WHAT YOU HAVE TO DO
Among the entries below, only the lines from the one with "BitCity e' una" through the one with "Links úteis / Vídeos" are to be retyped, exactly and without pictures.

MATERIAL TO PROCESS
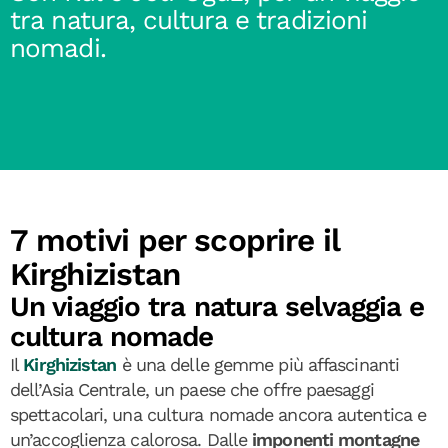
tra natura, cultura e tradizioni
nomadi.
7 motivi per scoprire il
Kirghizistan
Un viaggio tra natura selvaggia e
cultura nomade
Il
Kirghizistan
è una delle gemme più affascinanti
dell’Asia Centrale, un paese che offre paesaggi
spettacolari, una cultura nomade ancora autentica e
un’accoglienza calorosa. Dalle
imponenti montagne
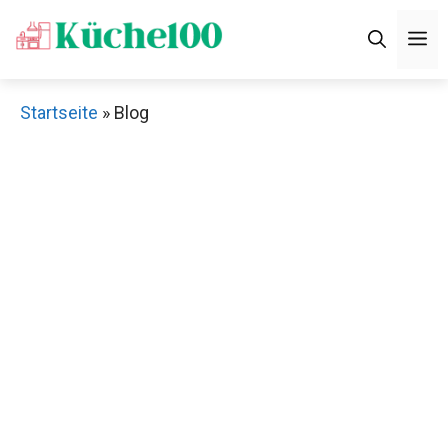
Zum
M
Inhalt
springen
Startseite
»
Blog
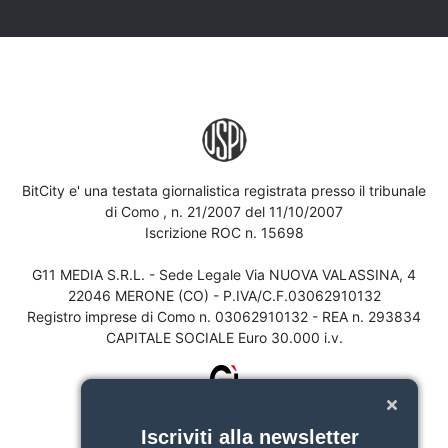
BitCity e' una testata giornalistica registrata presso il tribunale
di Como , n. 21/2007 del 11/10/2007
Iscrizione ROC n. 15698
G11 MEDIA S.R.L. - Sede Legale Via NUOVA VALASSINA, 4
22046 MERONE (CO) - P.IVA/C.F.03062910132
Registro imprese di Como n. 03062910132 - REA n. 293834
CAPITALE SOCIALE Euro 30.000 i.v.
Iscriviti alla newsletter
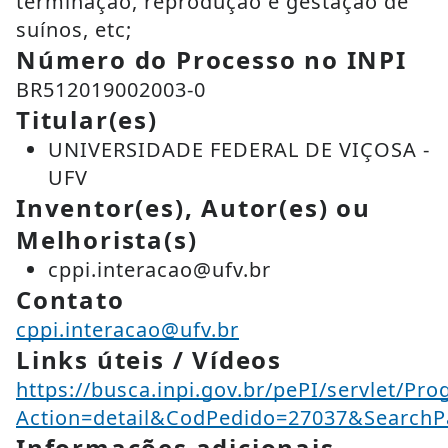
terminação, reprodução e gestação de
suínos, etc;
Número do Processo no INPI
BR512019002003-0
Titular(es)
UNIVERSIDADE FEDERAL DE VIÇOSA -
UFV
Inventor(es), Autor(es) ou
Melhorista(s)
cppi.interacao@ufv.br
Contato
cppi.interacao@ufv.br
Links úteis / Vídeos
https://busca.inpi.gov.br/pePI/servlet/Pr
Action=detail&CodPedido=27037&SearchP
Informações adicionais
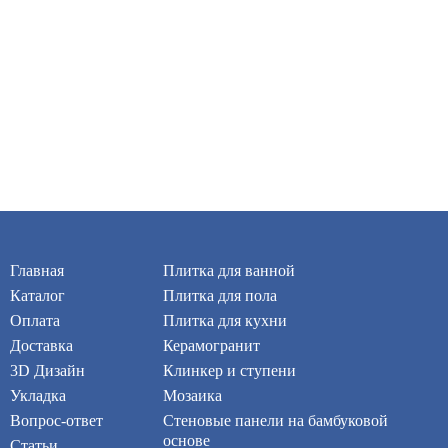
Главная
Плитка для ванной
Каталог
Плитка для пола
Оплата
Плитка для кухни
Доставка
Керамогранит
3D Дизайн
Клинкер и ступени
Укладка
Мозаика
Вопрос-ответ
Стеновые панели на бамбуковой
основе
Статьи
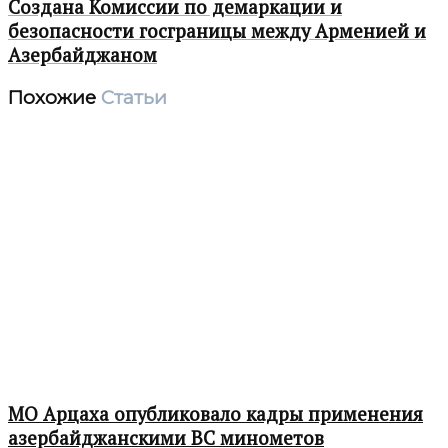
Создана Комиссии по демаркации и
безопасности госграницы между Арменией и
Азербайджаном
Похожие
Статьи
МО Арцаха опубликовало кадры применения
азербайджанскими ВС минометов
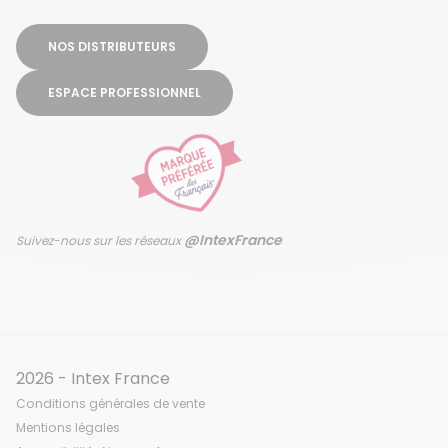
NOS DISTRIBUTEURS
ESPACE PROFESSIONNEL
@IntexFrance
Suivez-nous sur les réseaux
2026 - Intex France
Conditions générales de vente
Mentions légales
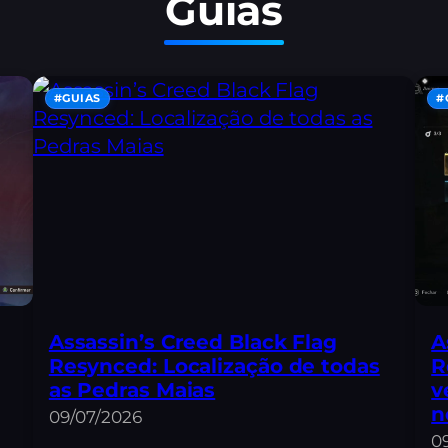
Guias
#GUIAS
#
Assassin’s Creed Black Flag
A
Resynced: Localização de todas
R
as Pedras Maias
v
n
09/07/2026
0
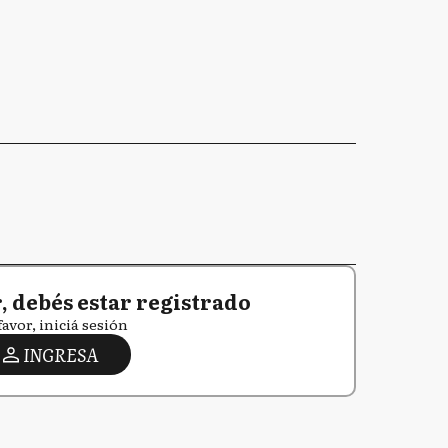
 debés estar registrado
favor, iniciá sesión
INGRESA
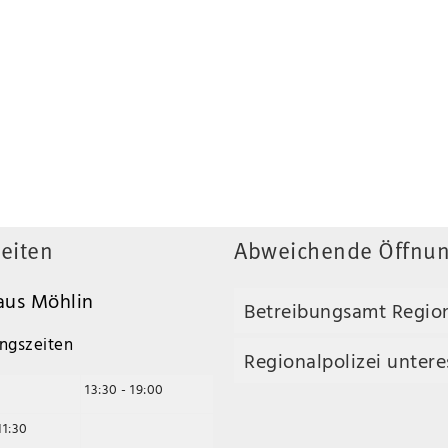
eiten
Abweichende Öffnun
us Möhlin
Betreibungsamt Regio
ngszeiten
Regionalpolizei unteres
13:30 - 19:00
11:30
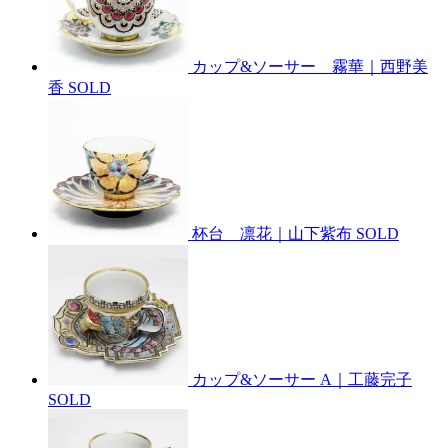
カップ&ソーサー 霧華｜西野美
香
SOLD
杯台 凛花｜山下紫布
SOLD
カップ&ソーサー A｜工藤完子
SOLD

* * *

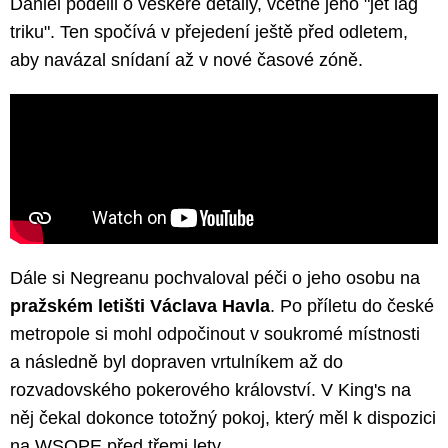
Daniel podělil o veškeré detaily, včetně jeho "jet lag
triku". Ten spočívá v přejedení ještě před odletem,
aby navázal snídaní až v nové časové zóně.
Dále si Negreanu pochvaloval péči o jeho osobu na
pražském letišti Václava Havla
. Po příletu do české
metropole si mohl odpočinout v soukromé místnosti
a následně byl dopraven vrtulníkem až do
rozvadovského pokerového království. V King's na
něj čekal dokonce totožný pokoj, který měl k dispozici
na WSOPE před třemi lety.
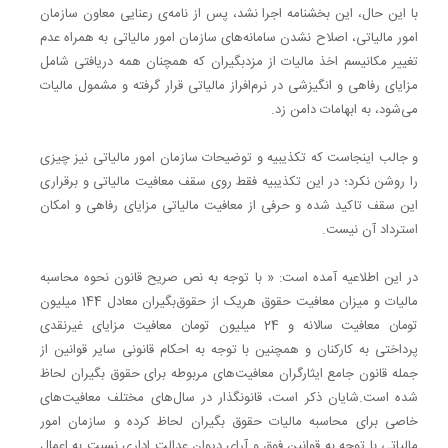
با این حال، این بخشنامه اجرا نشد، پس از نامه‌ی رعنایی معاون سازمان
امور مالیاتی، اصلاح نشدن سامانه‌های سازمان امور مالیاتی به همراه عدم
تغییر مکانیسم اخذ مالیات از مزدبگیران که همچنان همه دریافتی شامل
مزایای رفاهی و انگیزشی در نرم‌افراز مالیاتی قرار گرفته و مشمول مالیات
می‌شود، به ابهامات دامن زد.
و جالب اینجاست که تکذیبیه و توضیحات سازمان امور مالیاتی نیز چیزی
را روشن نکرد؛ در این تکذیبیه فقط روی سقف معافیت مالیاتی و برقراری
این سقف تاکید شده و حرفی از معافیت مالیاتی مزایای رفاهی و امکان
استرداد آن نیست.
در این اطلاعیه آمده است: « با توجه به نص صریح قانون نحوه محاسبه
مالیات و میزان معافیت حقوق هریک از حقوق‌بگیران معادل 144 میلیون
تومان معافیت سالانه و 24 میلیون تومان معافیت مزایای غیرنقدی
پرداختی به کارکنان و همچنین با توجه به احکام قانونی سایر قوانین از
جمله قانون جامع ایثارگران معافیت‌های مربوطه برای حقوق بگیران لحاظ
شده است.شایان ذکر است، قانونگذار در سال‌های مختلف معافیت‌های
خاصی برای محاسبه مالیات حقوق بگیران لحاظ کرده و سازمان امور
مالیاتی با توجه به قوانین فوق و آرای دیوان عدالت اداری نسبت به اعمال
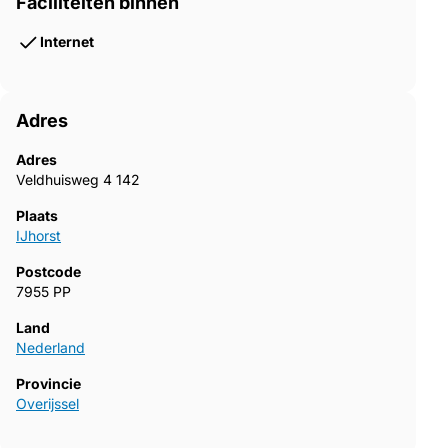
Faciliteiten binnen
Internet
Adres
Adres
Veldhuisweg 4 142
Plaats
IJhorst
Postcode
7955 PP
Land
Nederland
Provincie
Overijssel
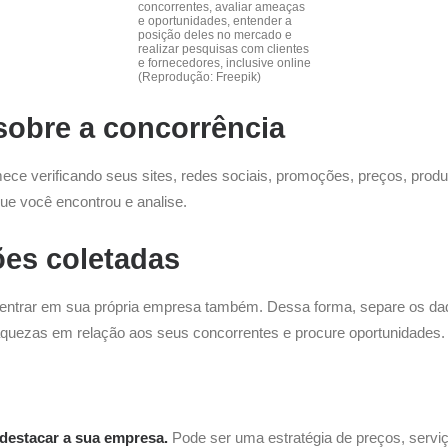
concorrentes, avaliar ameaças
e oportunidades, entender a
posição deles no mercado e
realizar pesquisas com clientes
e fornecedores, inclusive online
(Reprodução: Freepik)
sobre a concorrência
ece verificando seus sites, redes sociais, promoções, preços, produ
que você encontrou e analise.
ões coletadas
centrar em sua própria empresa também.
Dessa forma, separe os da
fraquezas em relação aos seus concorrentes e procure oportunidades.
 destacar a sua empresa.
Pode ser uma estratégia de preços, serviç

RESPONSE
BitCity e' una testata giornalistica registrata presso il tribunale
di Como , n. 21/2007 del 11/10/2007
Iscrizione ROC n. 15698
G11 MEDIA S.R.L. - Sede Legale Via NUOVA VALASSINA, 4
22046 MERONE (CO) - P.IVA/C.F.03062910132
Registro imprese di Como n. 03062910132 - REA n. 293834
CAPITALE SOCIALE Euro 30.000 i.v.
Iscriviti alla newsletter
terminação, reprodução e gestação de
suínos, etc;
Número do Processo no INPI
BR512019002003-0
Titular(es)
UNIVERSIDADE FEDERAL DE VIÇOSA -
UFV
Inventor(es), Autor(es) ou
Melhorista(s)
cppi.interacao@ufv.br
Contato
cppi.interacao@ufv.br
Links úteis / Vídeos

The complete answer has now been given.